Last week, the government announced the creation of a multi-million pound Digital Economy Catapult Centre – proving, once again, that tech and new media are firmly at the forefront of the small business agenda.
The UK’s online and digital community, centring on the burgeoning tech city hub, has attracted acclaim from around the world in recent months, with global luminaries such as Jimmy Wales lining up to offer praise. The number of tech firms based in East London has increased by 300% in the last two years, and, with the government committing funding and support to the area, this figure is likely to continue rising for the foreseeable future.
So the return of Seedcamp, Europe’s most prominent tech start-up accelerator, to London is ideally timed. Seedcamp’s global roadshow is stopping by for a one-day event on Tuesday (January 31), attended by 22 tech entrepreneurs who have emerged from a gruelling application process.
Each of the 22 start-ups will receive one-to-one mentoring from a network of developers, thought leaders and seasoned business leaders, drawn from around the world. The mentors include Anthony Hicks, head of strategic innovation at PayPal; Eric Partaker, creator of popular Mexican food chain Chilango; and Simon Cross, a key developer at Facebook’s London offices.
In addition to mentoring, a selection of the finalists will be invited to pitch to an investment panel, drawn from Seedcamp’s investor community. The companies which provide the best pitches could receive a €50,000 investment from Seedcamp, as well as an invitation to a year-long mentoring course in London.
Several Seedcamp alumni have gone on to global success. Reshma Sohoni, a partner in Seedcamp, says "several companies that have emerged from our pitching process are doing really well. They're now growing up from start-up to established companies in their own independent right, and there are plenty of stand-outs – such as Basekit, ERPLY, Hooplo Media, myBuilder, rentmineonline, Ubervu, and Zemanta".
The application process
The Seedcamp organisers received hundreds of applications for the London event, from all corners of Europe. The bulk of applications have been drawn from the web-tech, mobile and software industries. Regarding the specific sectors which have figured strongest in the application process, Carlos Espinal, like Sohoni a partner in the Seedcamp venture, says:
“We’re seeing a lot of efficiency plays, products that are trying to make business processes more efficient, regarding stuff like social integration and time management.
“Gamification of business is another big thing.
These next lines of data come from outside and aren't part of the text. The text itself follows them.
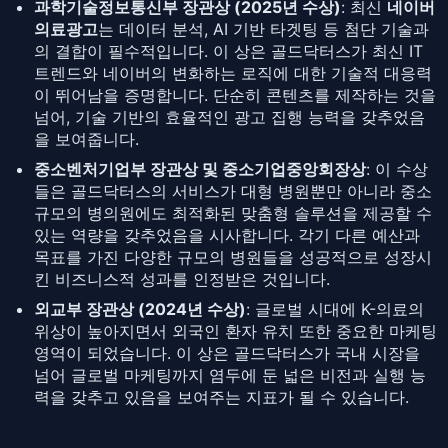
과학기술정보통신부 장관상 (2025년 수상)
: 최신
네이버
의료광고
는 데이터 분석, AI 기반 타겟팅 등 첨단 기술과
의 결합이 필수적입니다. 이 상은 골드닥터스가 최신 IT
트렌드와 네이버의 변화하는 로직에 대한 기술적 대응력
이 뛰어남을 증명합니다. 단순히 콘텐츠를 제작하는 것을
넘어, 기술 기반의 효율적인 광고 집행 능력을 갖추었음
을 보여줍니다.
중소벤처기업부 장관상 및 중소기업중앙회장상
: 이 수상
들은 골드닥터스의 서비스가 대형 병원뿐만 아니라 중소
규모의 병의원에도 최적화된 맞춤형 솔루션을 제공할 수
있는 역량을 갖추었음을 시사합니다. 각기 다른 예산과
목표를 가진 다양한 규모의 병원들을 성공적으로 성장시
킨 비즈니스적 성과를 인정받은 것입니다.
외교부 장관상 (2024년 수상)
: 글로벌 시대에 K-의료의
위상이 높아지면서 외국인 환자 유치 또한 중요한 마케팅
영역이 되었습니다. 이 상은 골드닥터스가 국내 시장을
넘어 글로벌 마케팅까지 염두에 둔 넓은 비전과 실행 능
력을 갖추고 있음을 보여주는 지표가 될 수 있습니다.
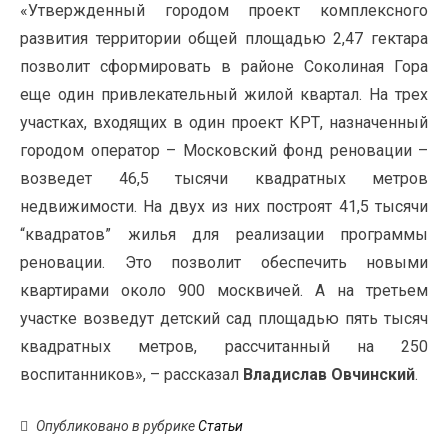
«Утвержденный городом проект комплексного
развития территории общей площадью 2,47 гектара
позволит сформировать в районе Соколиная Гора
еще один привлекательный жилой квартал. На трех
участках, входящих в один проект КРТ, назначенный
городом оператор – Московский фонд реновации –
возведет 46,5 тысячи квадратных метров
недвижимости. На двух из них построят 41,5 тысячи
“квадратов” жилья для реализации программы
реновации. Это позволит обеспечить новыми
квартирами около 900 москвичей. А на третьем
участке возведут детский сад площадью пять тысяч
квадратных метров, рассчитанный на 250
воспитанников», – рассказал
Владислав Овчинский
.
Опубликовано в рубрике
Статьи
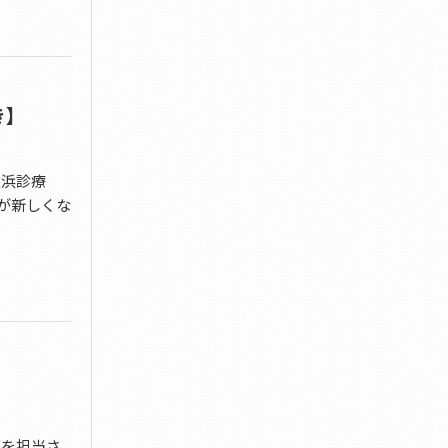
き】
重浜診療
が新しくな
事を担当さ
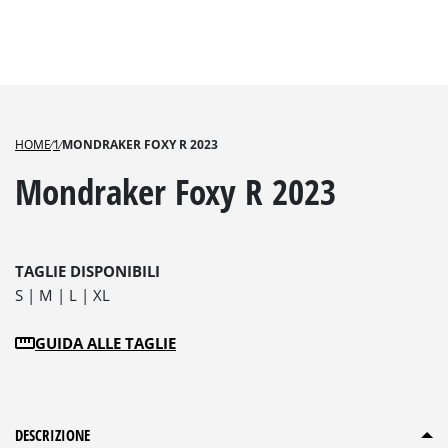
HOME
⁄
1
⁄
MONDRAKER FOXY R 2023
Mondraker Foxy R 2023
TAGLIE DISPONIBILI
S
M
L
XL
GUIDA ALLE TAGLIE
DESCRIZIONE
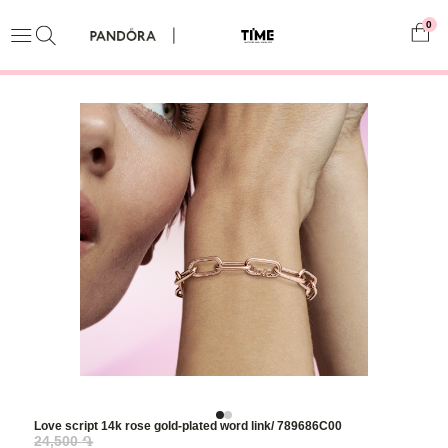
0
Love script 14k rose gold-plated word link/ 789686C00
24,500 ֏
One applicant I looked at had developed a way to get ideas from employees, and highlight them to corporate management, using gaming principles. And the third key thing we’re seeing is democratisation of services –
finding things that would otherwise be unavailable to people, and making them available.”
The selection process
According to Robin Klein, a founding investor in Seedcamp, the quality of this year’s applicants has been remarkably high.
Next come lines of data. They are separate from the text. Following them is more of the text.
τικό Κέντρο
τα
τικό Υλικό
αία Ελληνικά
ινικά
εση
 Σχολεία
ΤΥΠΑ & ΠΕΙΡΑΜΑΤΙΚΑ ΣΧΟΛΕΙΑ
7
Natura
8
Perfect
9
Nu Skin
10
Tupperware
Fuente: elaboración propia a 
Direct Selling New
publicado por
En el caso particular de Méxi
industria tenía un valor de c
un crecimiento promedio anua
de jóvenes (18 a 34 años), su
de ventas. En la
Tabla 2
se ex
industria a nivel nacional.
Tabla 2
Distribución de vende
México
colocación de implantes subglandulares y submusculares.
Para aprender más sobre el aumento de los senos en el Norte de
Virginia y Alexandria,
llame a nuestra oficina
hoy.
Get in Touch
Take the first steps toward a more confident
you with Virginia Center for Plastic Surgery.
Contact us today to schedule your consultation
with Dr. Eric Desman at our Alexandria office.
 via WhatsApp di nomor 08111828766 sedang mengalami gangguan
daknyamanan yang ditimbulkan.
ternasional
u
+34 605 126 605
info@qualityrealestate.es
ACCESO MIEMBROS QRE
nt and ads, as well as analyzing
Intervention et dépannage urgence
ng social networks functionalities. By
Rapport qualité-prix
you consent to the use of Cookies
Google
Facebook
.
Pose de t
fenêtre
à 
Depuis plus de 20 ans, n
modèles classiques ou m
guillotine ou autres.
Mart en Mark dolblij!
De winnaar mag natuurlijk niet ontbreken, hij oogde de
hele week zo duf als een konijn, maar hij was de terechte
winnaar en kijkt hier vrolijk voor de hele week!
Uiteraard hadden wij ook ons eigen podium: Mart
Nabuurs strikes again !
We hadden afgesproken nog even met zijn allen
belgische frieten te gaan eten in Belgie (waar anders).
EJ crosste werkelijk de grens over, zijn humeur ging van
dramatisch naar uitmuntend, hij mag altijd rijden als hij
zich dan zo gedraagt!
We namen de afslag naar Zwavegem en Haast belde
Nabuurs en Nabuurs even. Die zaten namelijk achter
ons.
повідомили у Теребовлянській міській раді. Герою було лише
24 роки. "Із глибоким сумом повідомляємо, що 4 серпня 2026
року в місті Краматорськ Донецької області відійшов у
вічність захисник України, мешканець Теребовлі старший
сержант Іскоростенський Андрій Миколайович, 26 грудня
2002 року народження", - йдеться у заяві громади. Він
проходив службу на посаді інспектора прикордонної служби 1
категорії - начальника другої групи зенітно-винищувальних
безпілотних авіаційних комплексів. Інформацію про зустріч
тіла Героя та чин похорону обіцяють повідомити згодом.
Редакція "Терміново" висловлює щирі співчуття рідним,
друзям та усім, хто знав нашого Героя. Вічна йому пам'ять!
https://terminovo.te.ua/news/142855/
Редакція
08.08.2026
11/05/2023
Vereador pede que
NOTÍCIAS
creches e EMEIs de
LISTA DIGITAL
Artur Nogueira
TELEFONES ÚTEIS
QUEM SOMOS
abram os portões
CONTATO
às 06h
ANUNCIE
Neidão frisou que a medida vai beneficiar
“We’ve had a record number of applicants this year. Some of the entrepreneurs we’re seeing have been in and around the ecosystem for a while, and it’s noticeable that they have a very global approach – they see the market as worldwide, they don’t see themselves as having a specific ‘home’ market.”
This has made the task of selecting 20 finalists harder than ever. According to Espinal, product, concept and market have all played a key role in the judges’ decisions.
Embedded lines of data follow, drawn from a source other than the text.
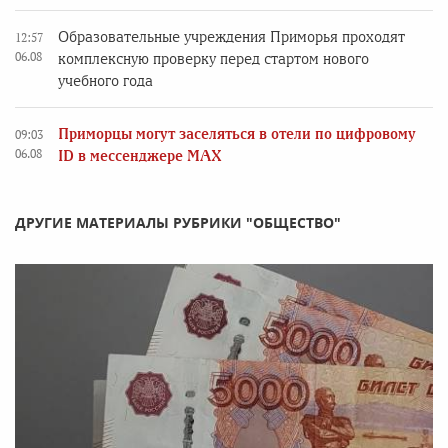
Образовательные учреждения Приморья проходят
12:57
06.08
комплексную проверку перед стартом нового
учебного года
Приморцы могут заселяться в отели по цифровому
09:03
06.08
ID в мессенджере MAX
ДРУГИЕ МАТЕРИАЛЫ РУБРИКИ "ОБЩЕСТВО"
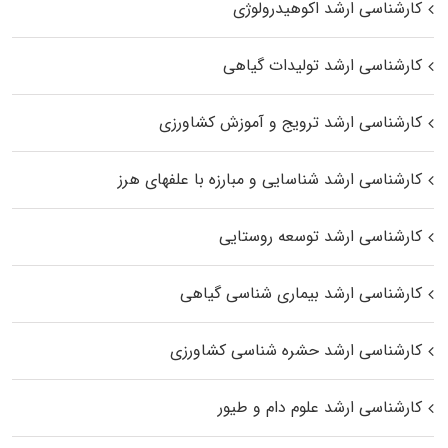
کارشناسی ارشد اکوهیدرولوژی
کارشناسی ارشد تولیدات گیاهی
کارشناسی ارشد ترویج و آموزش کشاورزی
کارشناسی ارشد شناسایی و مبارزه با علفهای هرز
کارشناسی ارشد توسعه روستایی
کارشناسی ارشد بیماری‌ شناسی گیاهی
کارشناسی ارشد حشره‌ شناسی کشاورزی
کارشناسی ارشد علوم دام و طیور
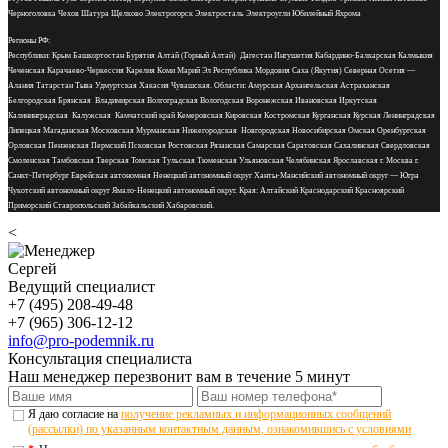
Черноголовка Чехов Шатура Щелково Электрогорск Электросталь Электроугли Юбилейный Яхрома
Регионы РФ:
Республики: Крым Башкортостан Бурятия Алтай (Горный Алтай) Дагестан Ингушетия Кабардино-Балкарская Калмыкия
Чеченская Карачаево-Черкессия Карелия Коми Марий Эл Республика Мордовия Саха (Якутия) Северная Осетия —
Алания Татарстан Тыва Удмуртская Хакасия Чувашская. Области: Амурская Архангельская Астраханская
Белгородская Брянская Владимирская Волгоградская Вологодская Воронежская Ивановская Иркутская
Калининградская Калужская Камчатский край Кемеровская Кировская Костромская Курганская Курская Ленинградская
Липецкая Магаданская Московская Мурманская Нижегородская Новгородская Новосибирская Омская Оренбургская
Орловская Пензенская Пермский Псковская Ростовская Рязанская Самарская Саратовская Сахалинская Свердловская
Смоленская Тамбовская Тверская Томская Тульская Тюменская Ульяновская Челябинская Ярославская г. Москва г.
Санкт-Петербург Еврейская автономная Ненецкий автономный округ Ханты-Мансийский автономный округ — Югра
Чукотский автономный округ Ямало-Ненецкий автономный округ. Края: Алтайский Краснодарский Красноярский
Приморский Ставропольский Забайкальский Хабаровский.
<
Сергей
Ведущий специалист
+7 (495) 208-49-48
+7 (965) 306-12-12
info@pro-podemnik.ru
Консультация специалиста
Наш менеджер перезвонит вам в течение 5 минут
Я даю согласие на
получение рекламных и информационных сообщений
(рассылки) по указанным контактным данным, ознакомившись с условиями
“In spite of the fact you’re submitting an application, we don’t have a checklist of criteria – it’s more about the overall quality and potential of the business, regardless of whether it has revenues or not. If a company has a product to show, a prototype, we naturally favour that applicant over one that doesn’t have anything to show.
“Each of the applicants we’ve selected offers something functional, and can show customer validation. Seedcamp isn’t so much about demonstrating current users and growth, but showing potential – the growth usually comes later.”
Evolution, not revolution
Since its launch in 2007 Seedcamp has attracted inbound investment of more than €5m, and new features and partnerships are coming on stream all the time.
Last year Seedcamp announced a partnership with American company 500 Startups, founded by Silicon Valley veteran Dave McClure, and collaborative agreements have been signed with start-up events across the continent, including Arctic Startups in Scandinavia, Garage48 in the Baltics and TISEE in Bulgaria. Seedcamp is also implementing what it calls an Expert in Residence Program, designed to provide ongoing mentoring for its most promising finalists.
According to Robin Klein, this year will be about “evolution, rather than revolution. It’s going to be a lot bigger, we’re investing in more companies, and the mentoring network keeps going up – we’ve got a huge number of mentors anyway, and it’s incrementally increasing. It’s a hugely exciting time”.